The House of Lords voted through an amendment to the Immigration and Social Security Co-ordination (EU Withdrawal) Bill which requires landlords to check tenants’ immigration status if they’re EEA and Swiss nationals – using a new online system.
Introduced by Liberal Democrat Lords spokesperson Lord Oates, it states that the Government should issue physical proof to those granted pre-settled or settled status, if asked.
He said: “[Landlords] may wonder at this discrimination between nationalities and, given that they face crippling fines and the possibility of imprisonment if they get things wrong, they may decide that in the absence of physical proof, it is safer to replicate the Government’s discrimination and not to employ, rent a property to or provide a service to an EEA national.”

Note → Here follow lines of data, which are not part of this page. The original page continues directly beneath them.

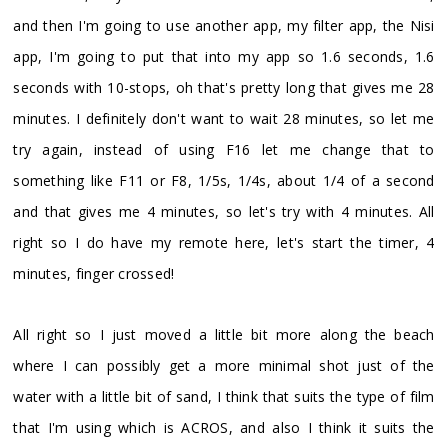
and then I'm going to use another app, my filter app, the Nisi
app, I'm going to put that into my app so 1.6 seconds, 1.6
seconds with 10-stops, oh that's pretty long that gives me 28
minutes. I definitely don't want to wait 28 minutes, so let me
try again, instead of using F16 let me change that to
something like F11 or F8, 1/5s, 1/4s, about 1/4 of a second
and that gives me 4 minutes, so let's try with 4 minutes. All
right so I do have my remote here, let's start the timer, 4
minutes, finger crossed!
All right so I just moved a little bit more along the beach
where I can possibly get a more minimal shot just of the
water with a little bit of sand, I think that suits the type of film
that I'm using which is ACROS, and also I think it suits the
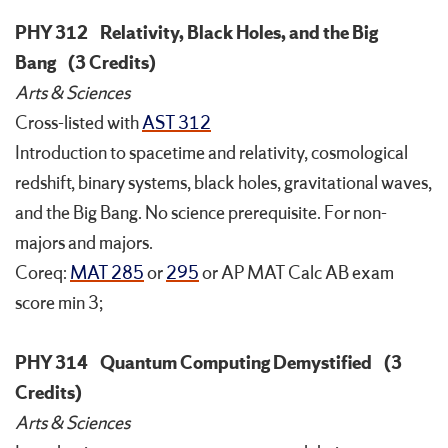
PHY 312
Relativity, Black Holes, and the Big
Bang
(3 Credits)
Arts & Sciences
Cross-listed with
AST 312
Introduction to spacetime and relativity, cosmological
redshift, binary systems, black holes, gravitational waves,
and the Big Bang. No science prerequisite. For non-
majors and majors.
Coreq:
MAT 285
or
295
or AP MAT Calc AB exam
score min 3;
PHY 314
Quantum Computing Demystified
(3
Credits)
Arts & Sciences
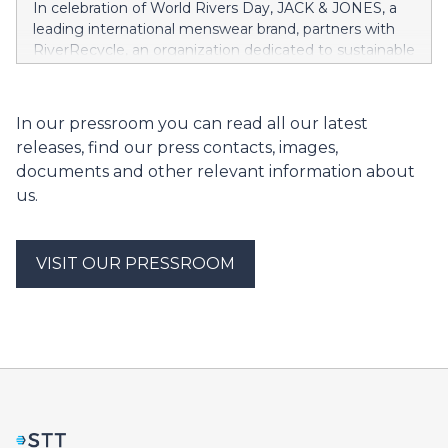
In celebration of World Rivers Day, JACK & JONES, a
leading international menswear brand, partners with
RiverRecycle, an organization dedicated to sustainable
river waste management, to support a vital project in
Bangladesh.
In our pressroom you can read all our latest
releases, find our press contacts, images,
documents and other relevant information about
us.
VISIT OUR PRESSROOM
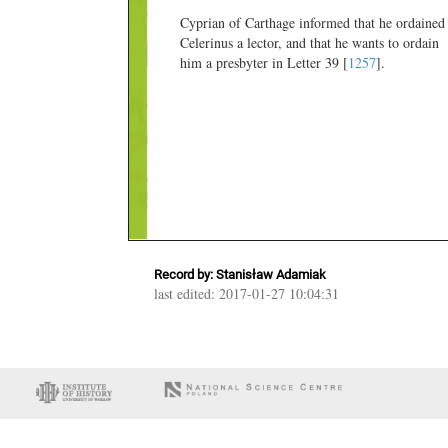
Cyprian of Carthage informed that he ordained
Celerinus a lector, and that he wants to ordain
him a presbyter in Letter 39 [
1257
].
Record by: Stanisław Adamiak
last edited: 2017-01-27 10:04:31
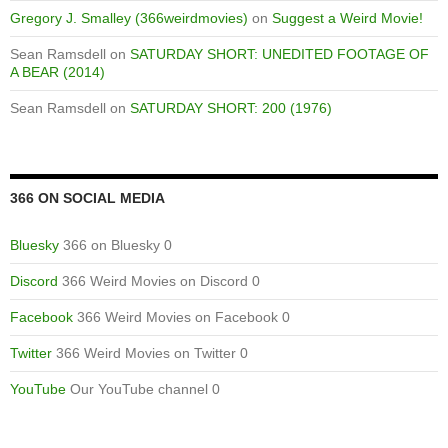
Gregory J. Smalley (366weirdmovies)
on
Suggest a Weird Movie!
Sean Ramsdell
on
SATURDAY SHORT: UNEDITED FOOTAGE OF
A BEAR (2014)
Sean Ramsdell
on
SATURDAY SHORT: 200 (1976)
366 ON SOCIAL MEDIA
Bluesky
366 on Bluesky 0
Discord
366 Weird Movies on Discord 0
Facebook
366 Weird Movies on Facebook 0
Twitter
366 Weird Movies on Twitter 0
YouTube
Our YouTube channel 0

Lord Horam (left) pointed out that the Australian Government had gone to an entirely digital system but allowed people to have a paper system at no cost for eight years, and to pay to have a paper system alongside the digital system for a further three years.
He added: “The Government are expecting this to happen by next July. The reality is that it will not.”
Home Department Minister Baroness Williams of Trafford insisted that if necessary, EEA citizens could show third parties their written confirmation of status, which includes details of the ‘view and prove’ service so the person checking their status could see that there was an online service where they could check the individual’s status.
She added that it also provided a telephone helpline for landlords and employers to provide guidance on conducting right-to-work and right-to-rent checks.
The Bill goes back to the Commons where it faces a Government majority.